Während sich Klimakleber im Mai 2024 auf der Südosttangente festgeklebt und ein Auto zubetoniert hatten, fotografierte ein Polizist vom Mittelstreifen aus den Gegenverkehr. Der Beamte erstattete eine Anzeige nach der anderen. Der Fall landete vor Gericht und nahm einen erstaunlich klaren Ausgang.
„Sie haben ohne zwingenden Grund Ihr Fahrzeug so langsam gelenkt, dass der übrige Verkehr behindert worden ist“, stand in der Anzeige der Landespolizeidirektion Wien, die einem Lenker die Zornesröte ins Gesicht trieb. 70 Euro sollte der Mann zahlen. Und nicht nur er. Wie sich herausstellte, bekamen 277 Autofahrer (!) auch eine derartige Anzeige ...

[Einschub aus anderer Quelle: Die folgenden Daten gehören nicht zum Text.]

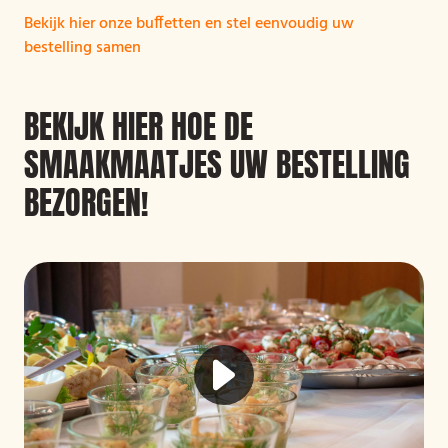
Bekijk hier onze buffetten en stel eenvoudig uw
bestelling samen
BEKIJK HIER HOE DE
SMAAKMAATJES UW BESTELLING
BEZORGEN!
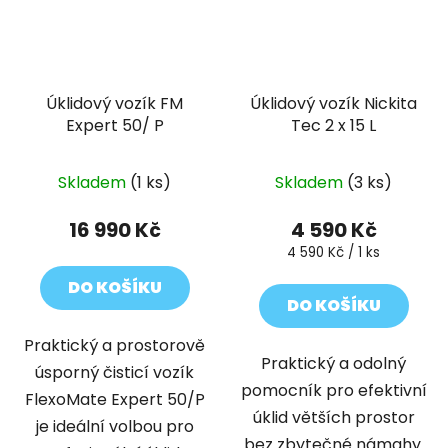
Úklidový vozík FM
Úklidový vozík Nickita
Expert 50/ P
Tec 2 x 15 L
Skladem
(1 ks)
Skladem
(3 ks)
16 990 Kč
4 590 Kč
Měrná
4 590 Kč / 1 ks
cena:
DO KOŠÍKU
DO KOŠÍKU
Praktický a prostorově
Praktický a odolný
úsporný čisticí vozík
pomocník pro efektivní
FlexoMate Expert 50/P
úklid větších prostor
je ideální volbou pro
bez zbytečné námahy.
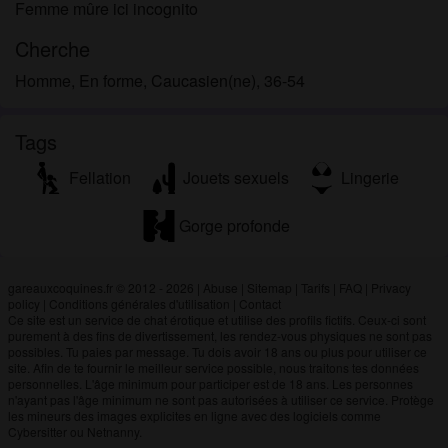
Femme mûre ici incognito
Cherche
Homme, En forme, Caucasien(ne), 36-54
Tags
Fellation
Jouets sexuels
Lingerie
Gorge profonde
gareauxcoquines.fr © 2012 - 2026
|
Abuse
|
Sitemap
|
Tarifs
|
FAQ
|
Privacy
policy
|
Conditions générales d'utilisation
|
Contact
Ce site est un service de chat érotique et utilise des profils fictifs. Ceux-ci sont
purement à des fins de divertissement, les rendez-vous physiques ne sont pas
possibles. Tu paies par message. Tu dois avoir 18 ans ou plus pour utiliser ce
site. Afin de te fournir le meilleur service possible, nous traitons tes données
personnelles. L'âge minimum pour participer est de 18 ans. Les personnes
n'ayant pas l'âge minimum ne sont pas autorisées à utiliser ce service. Protège
les mineurs des images explicites en ligne avec des logiciels comme
Cybersitter ou Netnanny.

Blaulicht, Feuerwehr und ein Mann am Mittelstreifen
Der Fall ist kurios. Auf der Tangente hatte sich am 8. Mai 2024 eine Gruppe von Klimaklebern angeklebt und ein Auto einbetoniert. Doch es sind nicht sie, die die Briefe erhielten, sondern jene Autofahrer, die auf der Gegenfahrbahn unterwegs waren. Und zwar zu langsam, wie der Beamte meint, der die Anzeigen verfasste.
Wir sahen einen Mann auf dem Mittelstreifen. Auch wussten wir nicht, ob nicht gleich Personen auf unsere Seite rüberspringen werden.
Der „Langsam-Fahrer“ wehrt sich gegen die Anzeige.
„Es ging die ganze Zeit stop-und-go. Dann haben wir Feuerwehr und Blaulicht auf der anderen Seite gesehen und einen Mann, der auf dem Mittelstreifen gleich neben der Fahrspur stand“, erinnert sich jener Angezeigte, der den Fall nun vor Gericht brachte. „Die Situation war unübersichtlich. Wir wussten ja nicht, ob da nicht gleich jemand auf die Fahrbahn springen würde“, begründet er, warum angepasstes Fahren jedenfalls erforderlich gewesen sei.
„Es war nicht möglich, schneller zu fahren“
Was er an jenem Mittwoch noch nicht wusste: Der Unbekannte am Mittelstreifen war ein Polizist. Der mit seinem Handy 277 Fahrzeuge, die seines Ermessens nach den Verkehr durch zu langsames Fahren behinderten, abknipste. „Wir waren mit genug Kräften vor Ort, sodass ich mich darauf konzentrieren konnte“, sagt er, dass er nur dann Fotos gemacht habe, wenn jemand zu langsam gefahren sei. „Es war nicht möglich, schneller zu fahren“, erwidert der Autofahrer.
Der Beschuldigte hat keine – als Gegenbeweis taugliche – Angaben gemacht.
Herr Rat in seiner Begründung.
Richter hat „keinen Zweifel“ an Fehlverhalten
Beim Prozess im Verwaltungsgericht Wien glaubt der Richter dem Polizisten. Die Behörde „habe keinerlei Zweifel am schuldhaften Fehlverhalten des Beschuldigten“, ist in den Ausführungen zu lesen. Den Aussagen des Polizisten sei mehr Glauben geschenkt worden, weil dieser aufgrund seines Diensteids der Wahrheitspflicht unterliege und der Beschuldigte „keinen tauglichen Gegenbeweis“ antreten habe können. Erschwerend wurde gewertet, dass dieser „das Interesse der Verkehrssicherheit in nicht unerheblichem Maße“ geschädigt habe.
Der angezeigte Autofahrer muss nach den ernüchternden Feststellungen jetzt mehr als die ursprüngliche Strafe berappen.